Si on regarde de près, cette idée de gouvernance est une grande révolution. Dans un monde où le pouvoir et le contrôle sont souvent entre les mains des plus forts ou des plus rusés, Platon propose une vision du leadership qui met la sagesse, la vertu et la justice au premier plan. Il dit essentiellement : « Oubliez la force, oubliez la ruse, le vrai leader est celui qui connaît et respecte le droit naturel ». L’influence de la théorie des Formes de Platon se manifeste également dans cette vision politique. Les « philosophes-rois » sont ceux qui ont accès au monde des Formes, ceux qui ont une compréhension profonde de la réalité ultime. Ils ne sont pas seulement des politiciens ou des dirigeants mais des philosophes qui ont une vision éclairée de ce qui est juste et bon.
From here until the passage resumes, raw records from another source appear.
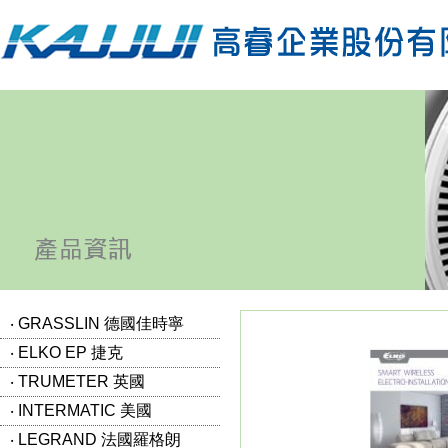
‧ GRASSLIN 德國佳時寧
‧ ELKO EP 捷克
‧ TRUMETER 英國
‧ INTERMATIC 美國
‧ LEGRAND 法國羅格朗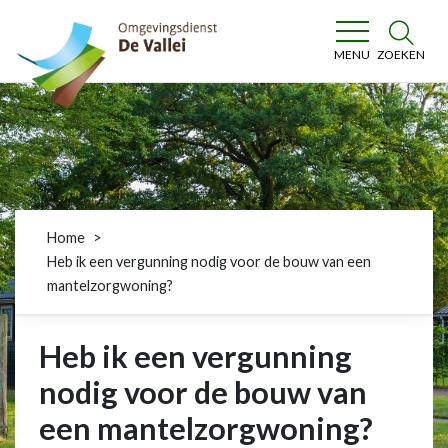
Omgevingsdienst De Vallei
ZOEKEN
MENU
Home
Heb ik een vergunning nodig voor de bouw van een
mantelzorgwoning?
Heb ik een vergunning
nodig voor de bouw van
een mantelzorgwoning?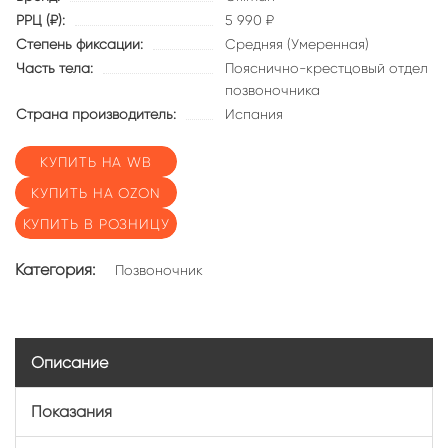
РРЦ (₽):
5 990 ₽
Степень фиксации:
Средняя (Умеренная)
Часть тела:
Пояснично-крестцовый отдел
позвоночника
Страна производитель:
Испания
КУПИТЬ НА WB
КУПИТЬ НА OZON
КУПИТЬ В РОЗНИЦУ
Категория:
Позвоночник
Описание
Показания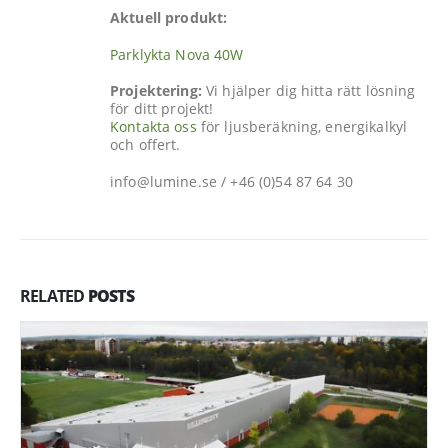
Aktuell produkt:
Parklykta Nova 40W
Projektering:
Vi hjälper dig hitta rätt lösning
för ditt projekt!
Kontakta oss
för ljusberäkning, energikalkyl
och offert.
info@lumine.se / +46 (0)54 87 64 30
RELATED
POSTS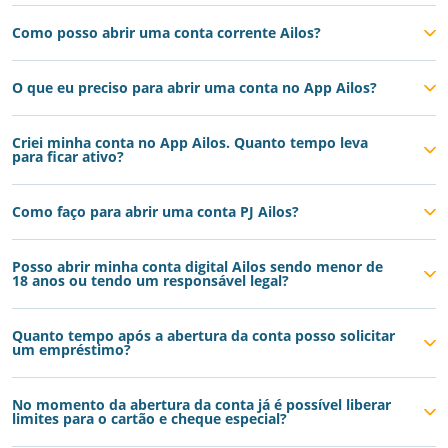
Como posso abrir uma conta corrente Ailos?
O que eu preciso para abrir uma conta no App Ailos?
Criei minha conta no App Ailos. Quanto tempo leva
para ficar ativo?
Como faço para abrir uma conta PJ Ailos?
Posso abrir minha conta digital Ailos sendo menor de
18 anos ou tendo um responsável legal?
Quanto tempo após a abertura da conta posso solicitar
um empréstimo?
No momento da abertura da conta já é possível liberar
limites para o cartão e cheque especial?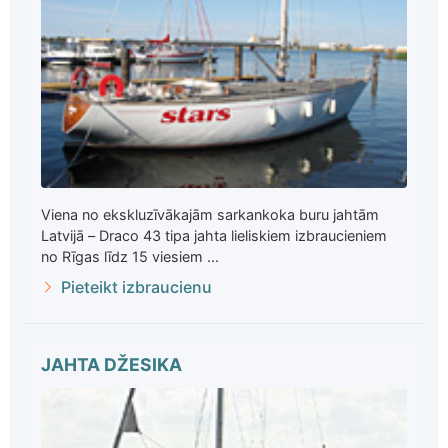
Viena no ekskluzīvākajām sarkankoka buru jahtām
Latvijā – Draco 43 tipa jahta lieliskiem izbraucieniem
no Rīgas līdz 15 viesiem ...
Pieteikt izbraucienu
JAHTA DŽESIKA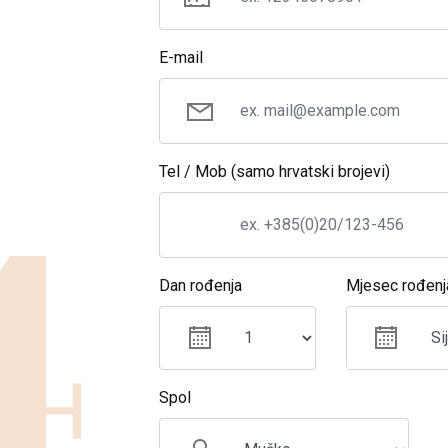
E-mail
Tel / Mob (samo hrvatski brojevi)
Dan rođenja
Mjesec rođenj
Spol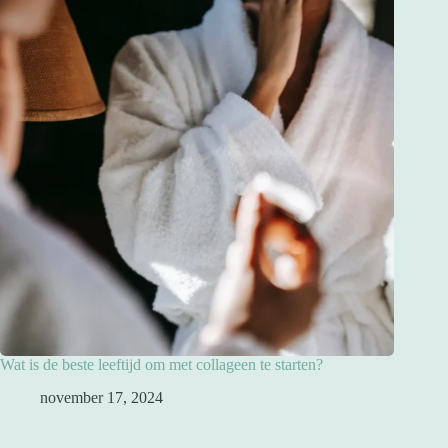
Wat is de beste leeftijd om met collageen te starten?
november 17, 2024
La conception platonicienne du droit naturel a sans aucun doute laissé une empreinte profonde dans la philosophie occidentale et a survécu au cours des millénaires qui ont suivi. Alors que la définition précise de ce qu’est le droit naturel et la manière dont il devrait être appliqué ont beaucoup évolué, l’idée fondamentale que Platon a promue – qu’il existe des lois universelles, éternelles et immuables de justice et de moralité qui transcendent les lois humaines – continue d’être un concept majeur dans la philosophie morale et juridique.
Dans le domaine de la philosophie politique, Platon a influencé de nombreux penseurs majeurs. Par exemple, Thomas d’Aquin, philosophe médiéval, a repris la notion de droit naturel de Platon en l’intégrant à sa propre vision du monde, en la combinant avec la doctrine chrétienne pour développer une philosophie du droit naturel qui a profondément influencé le catholicisme romain. Plus récemment, la notion de droits de l’homme, qui est fondamentale pour les démocraties libérales contemporaines, est également profondément enracinée dans l’idée du droit naturel. L’idée que tous les individus possèdent des droits fondamentaux, simplement en raison de leur humanité, reflète l’idée platonicienne que certaines normes de justice et de moralité sont universellement applicables.
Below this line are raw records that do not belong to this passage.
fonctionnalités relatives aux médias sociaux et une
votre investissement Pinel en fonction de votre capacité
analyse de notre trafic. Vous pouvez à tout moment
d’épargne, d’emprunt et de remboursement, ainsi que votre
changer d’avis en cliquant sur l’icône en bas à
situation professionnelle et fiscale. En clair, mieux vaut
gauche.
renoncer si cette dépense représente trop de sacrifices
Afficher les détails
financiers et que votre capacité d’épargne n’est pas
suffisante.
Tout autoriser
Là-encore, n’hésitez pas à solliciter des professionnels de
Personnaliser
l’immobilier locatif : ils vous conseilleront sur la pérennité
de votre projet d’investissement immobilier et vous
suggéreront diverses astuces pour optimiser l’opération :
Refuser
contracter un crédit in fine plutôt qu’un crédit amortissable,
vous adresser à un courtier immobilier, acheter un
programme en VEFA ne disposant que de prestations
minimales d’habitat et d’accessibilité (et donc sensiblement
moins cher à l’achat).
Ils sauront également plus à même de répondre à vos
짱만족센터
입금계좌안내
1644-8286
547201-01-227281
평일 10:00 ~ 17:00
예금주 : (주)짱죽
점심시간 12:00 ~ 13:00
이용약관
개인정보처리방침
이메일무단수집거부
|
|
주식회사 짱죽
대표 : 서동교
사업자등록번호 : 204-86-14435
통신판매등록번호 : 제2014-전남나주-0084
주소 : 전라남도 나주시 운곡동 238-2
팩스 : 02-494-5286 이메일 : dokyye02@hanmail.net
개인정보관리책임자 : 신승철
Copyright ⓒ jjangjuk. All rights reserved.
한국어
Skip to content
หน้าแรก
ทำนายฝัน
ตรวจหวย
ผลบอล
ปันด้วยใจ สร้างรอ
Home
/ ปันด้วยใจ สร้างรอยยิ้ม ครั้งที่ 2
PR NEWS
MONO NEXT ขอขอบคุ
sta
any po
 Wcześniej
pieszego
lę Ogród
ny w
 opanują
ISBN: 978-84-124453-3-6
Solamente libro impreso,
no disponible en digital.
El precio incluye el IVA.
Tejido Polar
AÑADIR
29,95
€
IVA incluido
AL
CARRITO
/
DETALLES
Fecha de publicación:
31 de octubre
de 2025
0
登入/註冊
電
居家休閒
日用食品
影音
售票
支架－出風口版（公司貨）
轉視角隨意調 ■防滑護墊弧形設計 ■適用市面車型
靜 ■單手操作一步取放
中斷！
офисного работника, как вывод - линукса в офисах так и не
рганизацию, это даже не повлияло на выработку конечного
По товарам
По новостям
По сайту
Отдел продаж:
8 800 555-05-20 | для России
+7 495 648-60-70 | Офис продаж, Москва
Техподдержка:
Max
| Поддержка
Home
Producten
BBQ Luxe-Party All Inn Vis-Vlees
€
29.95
De même, les conceptions platoniciennes du droit naturel ont été déterminantes dans le développement du droit international. Les principes de justice universelle et d’égalité devant la loi, qui sont au cœur du droit international, peuvent être retracés jusqu’à Platon.
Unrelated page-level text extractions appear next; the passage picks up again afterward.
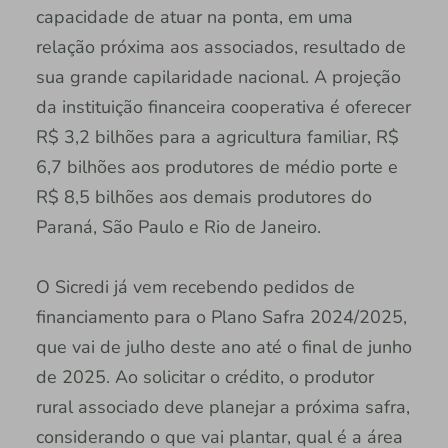
capacidade de atuar na ponta, em uma
relação próxima aos associados, resultado de
sua grande capilaridade nacional. A projeção
da instituição financeira cooperativa é oferecer
R$ 3,2 bilhões para a agricultura familiar, R$
6,7 bilhões aos produtores de médio porte e
R$ 8,5 bilhões aos demais produtores do
Paraná, São Paulo e Rio de Janeiro.
O Sicredi já vem recebendo pedidos de
financiamento para o Plano Safra 2024/2025,
que vai de julho deste ano até o final de junho
de 2025. Ao solicitar o crédito, o produtor
rural associado deve planejar a próxima safra,
considerando o que vai plantar, qual é a área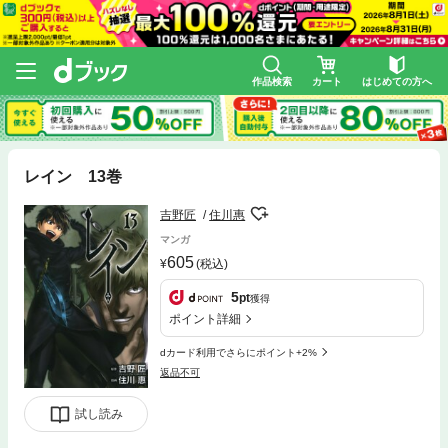
作品検索
カート
はじめての方へ
レイン 13巻
吉野匠
住川惠
マンガ
605
(税込)
5
pt
獲得
ポイント詳細
dカード利用でさらにポイント+2%
返品不可
試し読み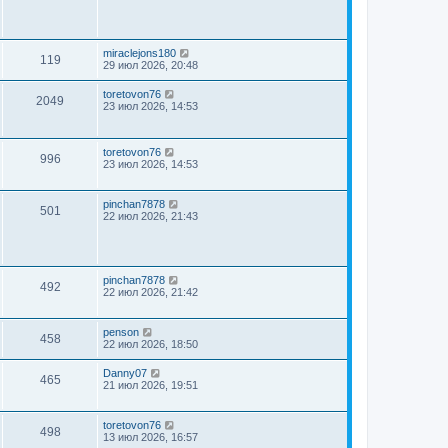
miraclejons180
119
29 июл 2026, 20:48
toretovon76
2049
23 июл 2026, 14:53
toretovon76
996
23 июл 2026, 14:53
pinchan7878
501
22 июл 2026, 21:43
pinchan7878
492
22 июл 2026, 21:42
penson
458
22 июл 2026, 18:50
Danny07
465
21 июл 2026, 19:51
toretovon76
498
13 июл 2026, 16:57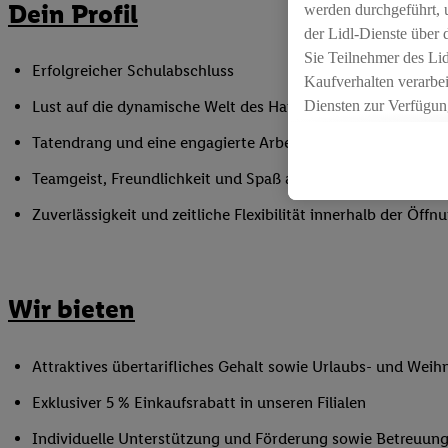
Dein Profil
werden durchgeführt, 
der Lidl-Dienste über
Sie Teilnehmer des Li
Erfolgreicher Schulabschluss
Kaufverhalten verarbei
Diensten zur Verfügung
Lust auf die dynamische Welt des Handels
seiner Auftraggeber m
Tatendrang und eine engagierte Arbeitsweise
Die Erstellung persona
angereicherten Profil
Teamgeist, Freundlichkeit und Spaß am Umgang mit Mens
Ihr Kaufverhalten in d
Zuverlässigkeit und zeitliche Flexibilität innerhalb der Öffnu
sowie Ihre genauen St
Speichern von und/ od
(sogenannten Segment
zur Leistungs-/ Erfol
Wir bieten
zur technischen Siche
Sofern Sie hier Ihre Z
Attraktives übertarifliches Gehalt sowie Urlaubs- und Weih
bestehendes Lidl Plus
in gemeinsamer Verant
Exklusiver 5 % Einkaufsrabatt in unseren Filialen
spezielle Online-Kennu
Individuelle Unterstützung und Förderung sowie Betreuung
beschriebene Utiq-Ken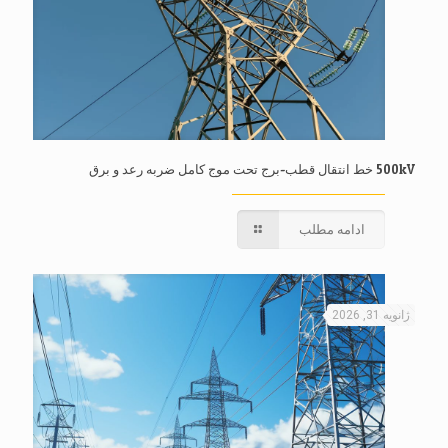
500kV خط انتقال قطب-برج تحت موج کامل ضربه رعد و برق
ادامه مطلب
ژانویه 31, 2026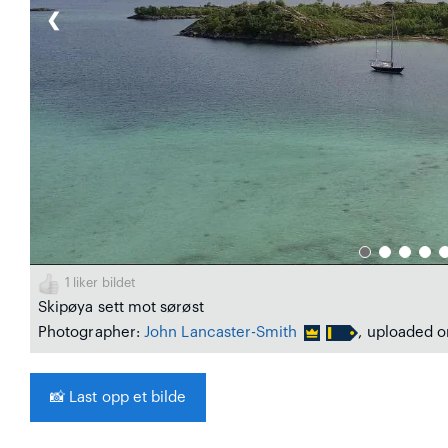
❮
1
liker bildet
Skipøya sett mot sørøst
Photographer:
John Lancaster-Smith
, uploaded o
📸
Last opp et bilde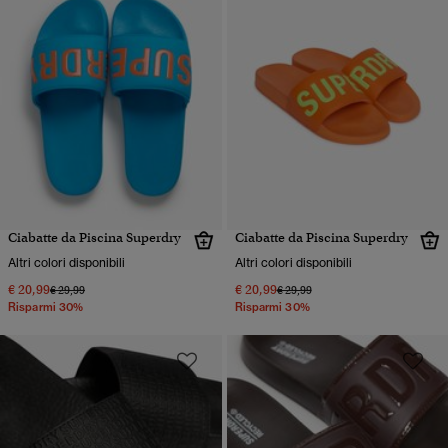
Ciabatte da Piscina Superdry
Ciabatte da Piscina Superdry
Altri colori disponibili
Altri colori disponibili
€ 20,99
€ 20,99
Prezzo ridotto da
a
Prezzo ridotto da
a
€ 29,99
€ 29,99
Risparmi 30%
Risparmi 30%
Plus de 2400 ans après sa disparition, l’influence de Platon sur la conception du droit naturel est indéniable et continue de résonner dans notre monde contemporain. Sa vision novatrice a modelé nos perceptions de la loi et de la justice, nous offrant une boussole morale constante dans un monde en évolution continue. Du fond des âges, le philosophe antique nous a donné une mission : ne jamais cesser de chercher les principes universels et éternels de justice y compris à travers le prisme de nos lois humaines changeantes. Une idée vieille de plusieurs millénaires, mais toujours aussi pertinente aujourd’hui.